• **DESCRIPTION OF THE TASK**
In the entries that follow, identify the line containing "Courses [menuitem] (382, 30)" and return it together with all later lines, exactly as they appear.

• **DATA**
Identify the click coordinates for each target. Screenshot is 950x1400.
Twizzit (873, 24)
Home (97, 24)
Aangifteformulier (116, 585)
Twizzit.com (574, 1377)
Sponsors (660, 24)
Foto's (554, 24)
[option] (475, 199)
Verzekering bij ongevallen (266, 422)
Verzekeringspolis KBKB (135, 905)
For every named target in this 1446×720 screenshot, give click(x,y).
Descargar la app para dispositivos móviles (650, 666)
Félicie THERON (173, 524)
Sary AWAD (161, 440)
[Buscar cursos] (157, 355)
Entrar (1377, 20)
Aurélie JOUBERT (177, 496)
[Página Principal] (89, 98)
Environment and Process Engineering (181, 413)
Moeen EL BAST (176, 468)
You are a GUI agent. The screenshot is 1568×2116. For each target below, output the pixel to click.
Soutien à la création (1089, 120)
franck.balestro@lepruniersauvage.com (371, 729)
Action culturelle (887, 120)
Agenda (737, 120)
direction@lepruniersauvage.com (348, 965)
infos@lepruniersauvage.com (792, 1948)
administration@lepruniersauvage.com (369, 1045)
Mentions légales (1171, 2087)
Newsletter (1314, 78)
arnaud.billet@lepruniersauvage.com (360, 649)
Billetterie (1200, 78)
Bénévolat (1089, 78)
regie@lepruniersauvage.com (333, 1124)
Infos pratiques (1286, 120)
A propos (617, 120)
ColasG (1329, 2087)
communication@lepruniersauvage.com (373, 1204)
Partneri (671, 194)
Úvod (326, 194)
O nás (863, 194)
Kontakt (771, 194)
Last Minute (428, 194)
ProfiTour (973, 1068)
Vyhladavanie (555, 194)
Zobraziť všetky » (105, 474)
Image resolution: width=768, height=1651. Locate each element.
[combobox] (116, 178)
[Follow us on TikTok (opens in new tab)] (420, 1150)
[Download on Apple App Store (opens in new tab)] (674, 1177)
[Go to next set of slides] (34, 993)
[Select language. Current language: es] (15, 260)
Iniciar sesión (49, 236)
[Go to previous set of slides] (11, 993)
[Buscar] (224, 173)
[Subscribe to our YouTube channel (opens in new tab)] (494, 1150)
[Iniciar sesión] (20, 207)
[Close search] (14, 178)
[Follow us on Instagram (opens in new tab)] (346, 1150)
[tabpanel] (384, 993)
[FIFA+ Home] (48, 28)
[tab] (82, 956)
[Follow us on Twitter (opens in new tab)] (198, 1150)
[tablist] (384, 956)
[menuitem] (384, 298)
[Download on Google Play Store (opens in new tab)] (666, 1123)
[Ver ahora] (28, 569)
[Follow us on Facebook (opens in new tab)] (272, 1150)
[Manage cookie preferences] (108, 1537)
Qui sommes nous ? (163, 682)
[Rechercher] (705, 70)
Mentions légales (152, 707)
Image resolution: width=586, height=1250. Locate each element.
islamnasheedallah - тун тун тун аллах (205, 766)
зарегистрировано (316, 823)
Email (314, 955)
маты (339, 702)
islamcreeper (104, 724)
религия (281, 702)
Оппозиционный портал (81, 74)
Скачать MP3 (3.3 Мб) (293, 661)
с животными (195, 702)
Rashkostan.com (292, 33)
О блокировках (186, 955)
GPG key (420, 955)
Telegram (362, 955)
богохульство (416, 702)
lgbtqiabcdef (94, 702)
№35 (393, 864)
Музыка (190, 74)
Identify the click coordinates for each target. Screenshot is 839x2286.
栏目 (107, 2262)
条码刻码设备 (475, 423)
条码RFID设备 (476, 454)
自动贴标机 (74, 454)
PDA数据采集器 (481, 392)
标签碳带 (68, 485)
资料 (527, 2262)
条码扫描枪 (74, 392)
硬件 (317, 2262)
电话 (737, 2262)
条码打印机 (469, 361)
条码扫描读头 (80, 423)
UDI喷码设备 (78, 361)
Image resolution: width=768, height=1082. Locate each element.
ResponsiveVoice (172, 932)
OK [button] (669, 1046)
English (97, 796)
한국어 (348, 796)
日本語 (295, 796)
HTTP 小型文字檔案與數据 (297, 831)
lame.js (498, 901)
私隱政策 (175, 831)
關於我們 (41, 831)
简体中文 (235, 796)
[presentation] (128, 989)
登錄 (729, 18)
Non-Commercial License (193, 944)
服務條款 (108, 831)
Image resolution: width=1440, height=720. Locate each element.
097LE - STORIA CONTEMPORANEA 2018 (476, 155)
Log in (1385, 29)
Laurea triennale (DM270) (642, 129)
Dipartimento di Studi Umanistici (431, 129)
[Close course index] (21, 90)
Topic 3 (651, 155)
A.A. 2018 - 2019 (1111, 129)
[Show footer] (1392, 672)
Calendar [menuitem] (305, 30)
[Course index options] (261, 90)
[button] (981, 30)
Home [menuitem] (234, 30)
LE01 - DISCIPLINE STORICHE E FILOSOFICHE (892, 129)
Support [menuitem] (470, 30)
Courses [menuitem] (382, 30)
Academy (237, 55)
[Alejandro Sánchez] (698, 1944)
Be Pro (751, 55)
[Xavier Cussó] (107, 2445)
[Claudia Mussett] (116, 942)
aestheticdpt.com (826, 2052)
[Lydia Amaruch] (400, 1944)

• **TASK ANSWER**
Courses [menuitem] (382, 30)
Academy (237, 55)
[Alejandro Sánchez] (698, 1944)
Be Pro (751, 55)
[Xavier Cussó] (107, 2445)
[Claudia Mussett] (116, 942)
aestheticdpt.com (826, 2052)
[Lydia Amaruch] (400, 1944)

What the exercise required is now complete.